Think of a Number: What are the Odds that it is Even?

Pick a positive integer at random. What is the chance of it being 100? What or the odds that it is even? What is the likelihood that it is prime?

EulerProbDist

Probability distribution {P(n)=1/(\zeta(s)n^s)} for s=1.1 (red), s=1.01 (blue) and s=1.001 (black).

Since the set {\mathbb{N}} of natural numbers is infinite, there are difficulties in assigning probabilities to subsets of {\mathbb{N}}. We require the probability of the full set to be unity: {P(\mathbb{N}) = 1}. We also require that the probability function should be additive: {P(A\cup B) = P(A)+P(B)} for disjoint sets {A} and {B}.

We could try something like

\displaystyle P(A) = \frac{\mbox{Number of elements in A}}{\mbox{Number of elements in N}}

but the denominator — and perhaps also the numerator — is infinite. So, we could try

\displaystyle P(A) = \lim_{n\rightarrow\infty} \left[ \frac {\mbox{Number of elements in A less than n}}{n} \right]

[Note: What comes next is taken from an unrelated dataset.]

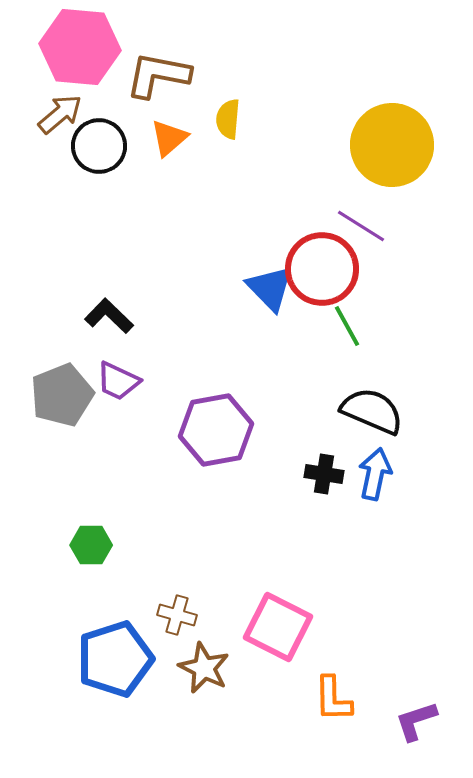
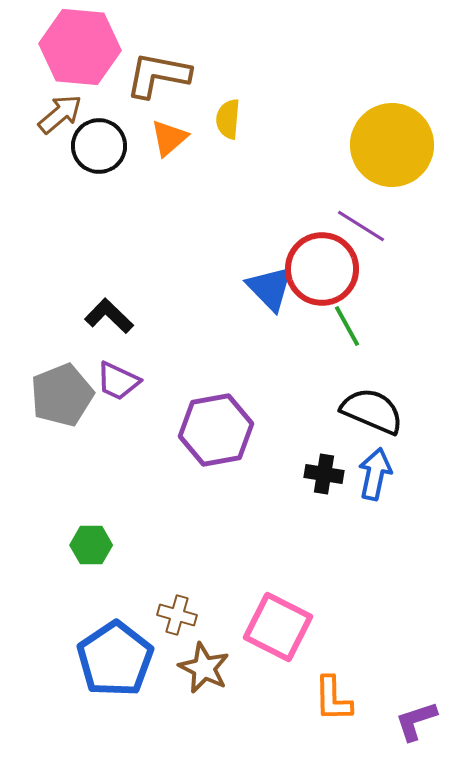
blue pentagon: rotated 16 degrees counterclockwise
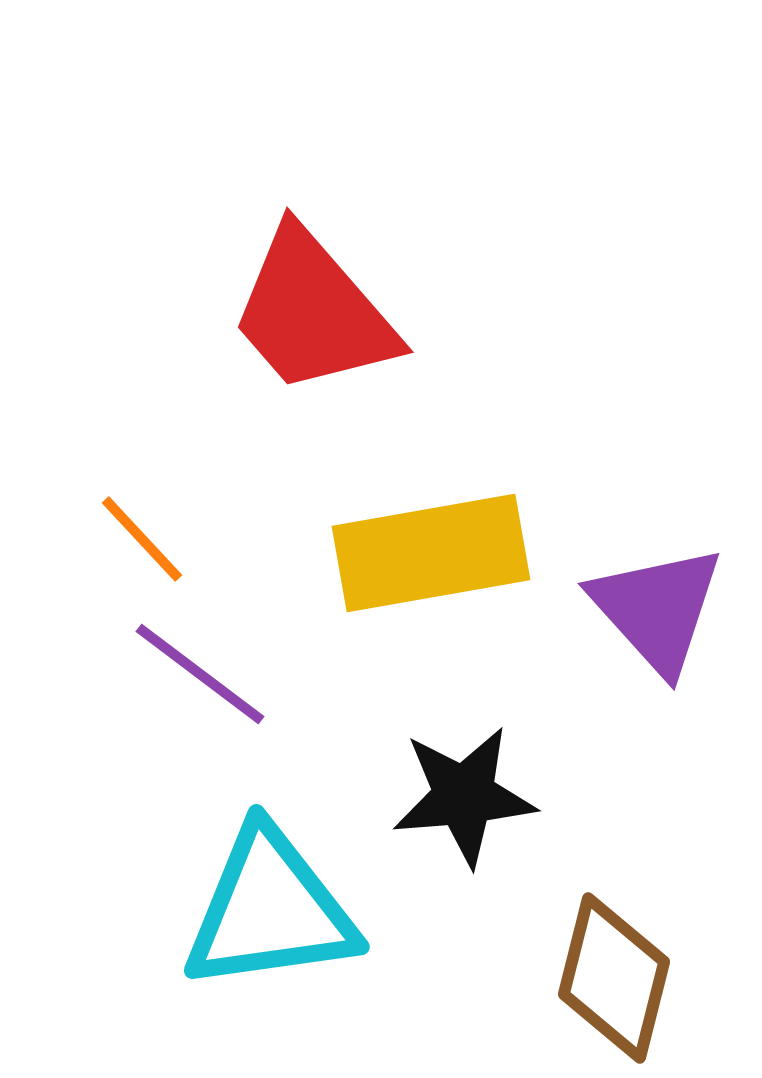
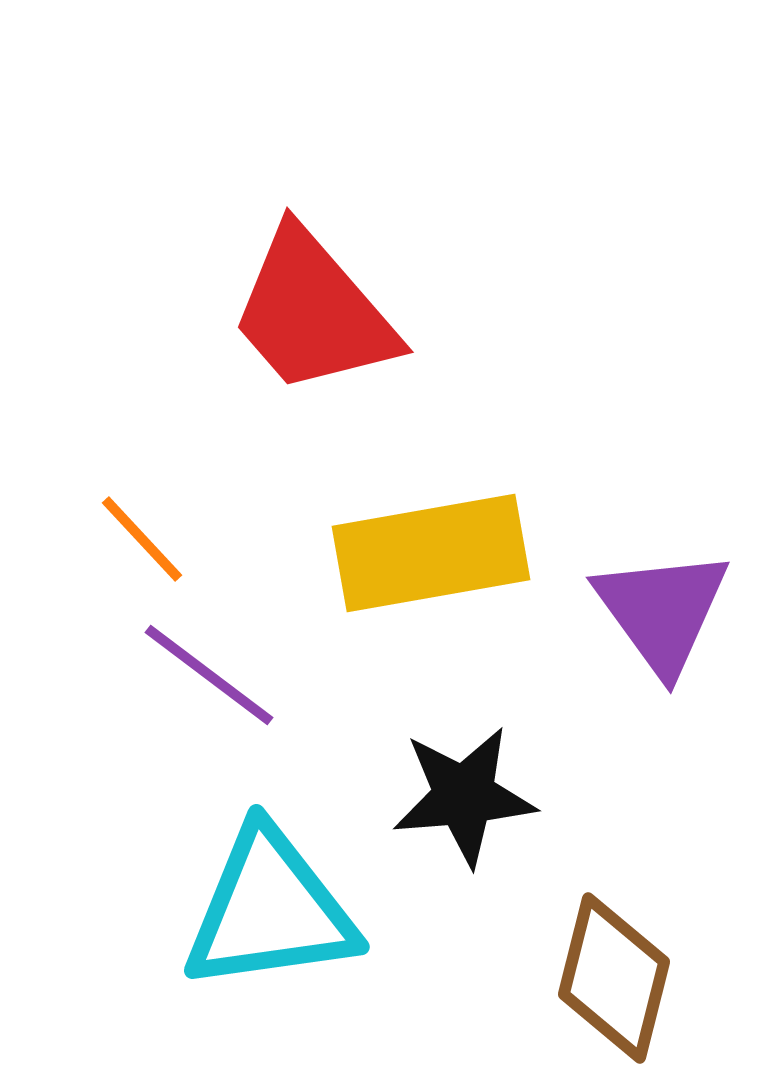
purple triangle: moved 5 px right, 2 px down; rotated 6 degrees clockwise
purple line: moved 9 px right, 1 px down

But now the probability for finite sets and, in particular, for any specific number, is zero. So we cannot have additivity:

\displaystyle P(\{n\}) = 0 \quad\mbox{so}\quad \sum_{n=1}^\infty P(\{n\}) = 0 \,, \quad\mbox{whereas}\qquad P\left( \bigcup_{n=1}^\infty \{n\} \right) = 1

Density to the Rescue?

The density of a subset {A} of {\mathbb{N}} can be defined in various ways. If the elements of {A} are arranged in ascending order, we can define

\displaystyle \rho(A) = \lim_{n\rightarrow\infty} \frac{n}{a_n}

This gives a density of {\textstyle\frac{1}{2}} for the set of even numbers, but it gives a zero density for any finite set. It also gives zero density for many infinite sets, such as the set of squares and the set of prime numbers. So, this will not do.

Another approach is to define probabilities directly, weighting smaller numbers more than larger ones. After all, we may argue that a smaller number is more likely to be chosen in a `random’ selection than a larger one.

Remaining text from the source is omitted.